Wie sehr bestimmen die traditionellen Instrumente den Einsatz der elektronischen Elemente? Diktieren die Stimmungen bestimmter Drums die Stimmung des gesamten Tracks?
Man muss die Stimmungen adaptieren. Für “Duvido" hatte ich bereits eine Hintergrundidee, die ich dem Marimbaspieler zukommen ließ. Ich wusste, dass seine Marimbas in C-Dur gestimmt waren und hatte mich darauf schon vorbereitet. Mit Sängern passiert das auch oft. Bei “La Plata”, einem Stück auf "Nidia" ,hatte ich anfangs etwas Trouble, weil es ein bisschen über der Stimmlage der Sängerin angelegt war. Das musste ich dann korrigieren. Man muss den Sweet Spot eines Sängers finden. Die richtige Lage ist für das Gesamtergebnis enorm wichtig.

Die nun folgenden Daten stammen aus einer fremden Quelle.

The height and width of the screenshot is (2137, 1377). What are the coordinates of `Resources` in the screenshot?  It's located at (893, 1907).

Um mit Alice Russell ein Beispiel zu nennen, da Ihr beide seit vielen Jahren zusammenarbeitet: Glaubst Du, dass Du ihre Stimmlage – auf Eure Musik bezogen – mittlerweile intuitiv im Kopf hast?
Alices Stimmumfang ist wohlmöglich der beste, der mir je zur Verfügung stand. Sie hat mich nie darum gebeten, einen Song in seiner Tonhöhe zu verändern. Das macht es so großartig, mit ihr zu arbeiten. Sie kann derart hoch singen, trifft exakt jeden Ton und hat selbst in den höchsten Lagen noch so viel Volumen in ihrer Stimme. Und in den unteren Lagen ist es genauso. Wenn ich ab und an mit mehreren traditionellen Instrumenten arbeite, wird es schon schwerer, alles aufeinander abzustimmen. Ich stimme das Instrument in einer Session dann lieber nach Gehör oder nach dem Keyboard als ganz exakt mit dem Stimmgerät. Wenn alle Elemente minimal verstimmt sind, zahlt sich das in der Summe wieder aus.

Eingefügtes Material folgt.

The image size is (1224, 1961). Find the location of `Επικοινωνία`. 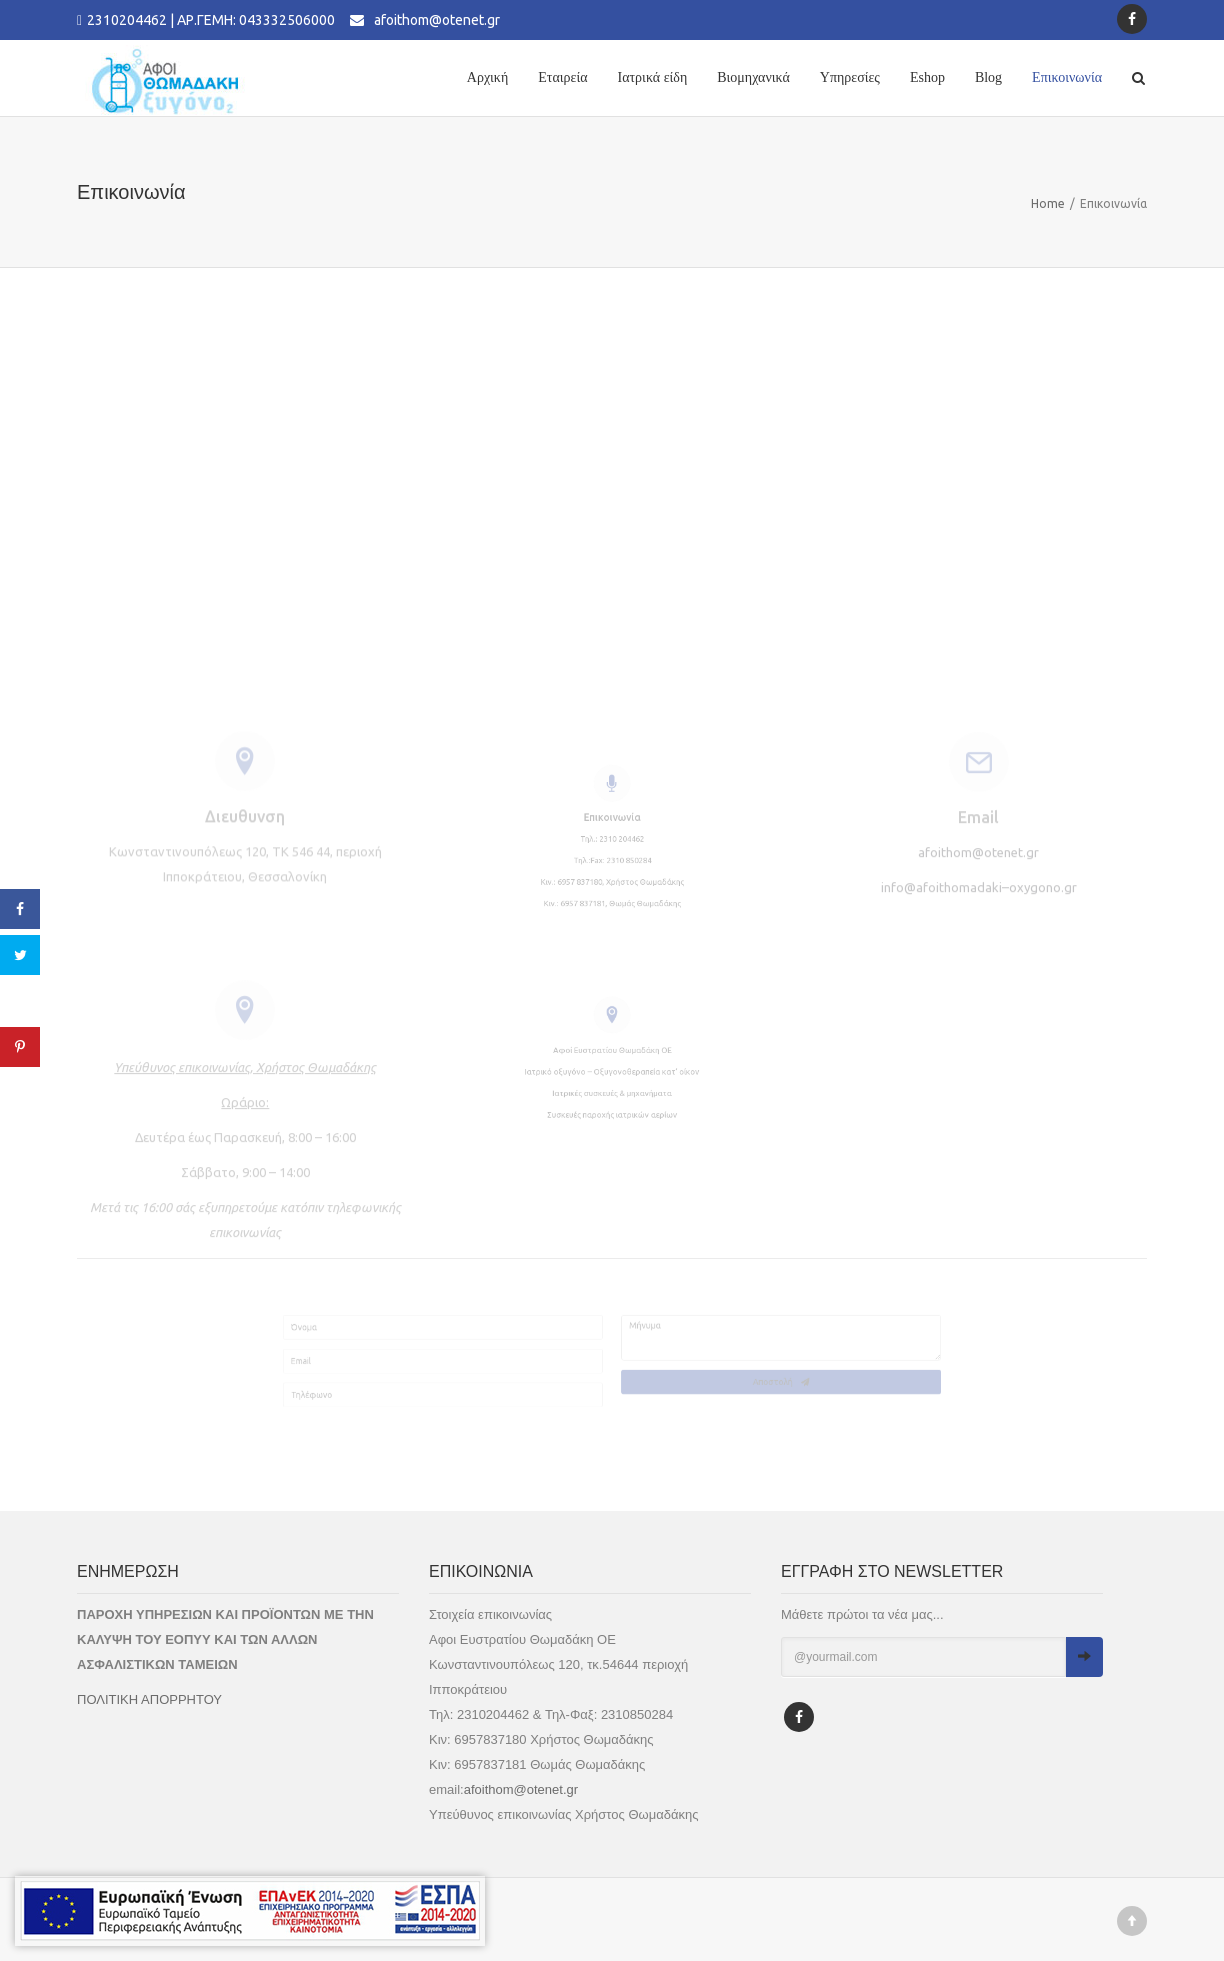

Επικοινωνία is located at coordinates (1067, 77).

Hast Du während der Arbeit an Magnetica bewusst versucht, nicht die ganze Produktion über mit dem Kopf im Rechner zu stecken?
Es kommt oft vor, dass man die technischen Möglichkeiten abfeiert und sich auf den Prozess als solchen konzentriert, obwohl das, was man tatsächlich hört, natürlich viel wichtiger ist. Manchmal liegt der Fokus viel mehr auf der Technik liegt als auf der Musik. Das ist wie mit der Haute Couture Mode; es gibt dort so viele Kleider, die sich gar nicht tragen lassen. Und ein Musiker sollte Musik machen, die die Leute hören wollen.
Aber kannst Du denn im Gegensatz zu den komplexen Prozessen wenigstens mit den einfacheren funktionalen Elementen von Software etwas anfangen?
Ich glaube nicht, dass ich irgendwas mit Ableton mache, das sonderlich kompliziert wäre. Der Grund warum ich mit Ableton arbeite liegt auf der Hand: Es geht schnell, akkurat, effizient und ich kann darauf vertrauen. Selbst wenn ich mich mit komplexeren Sachen wie der Übersetzung eines Grooves beschäftige, ist das mit Ableton eine einfache Sache. Außerdem habe ich gemerkt, dass die Aufbereitung der Musik für eine Live-Show wesentlich leichter funktioniert.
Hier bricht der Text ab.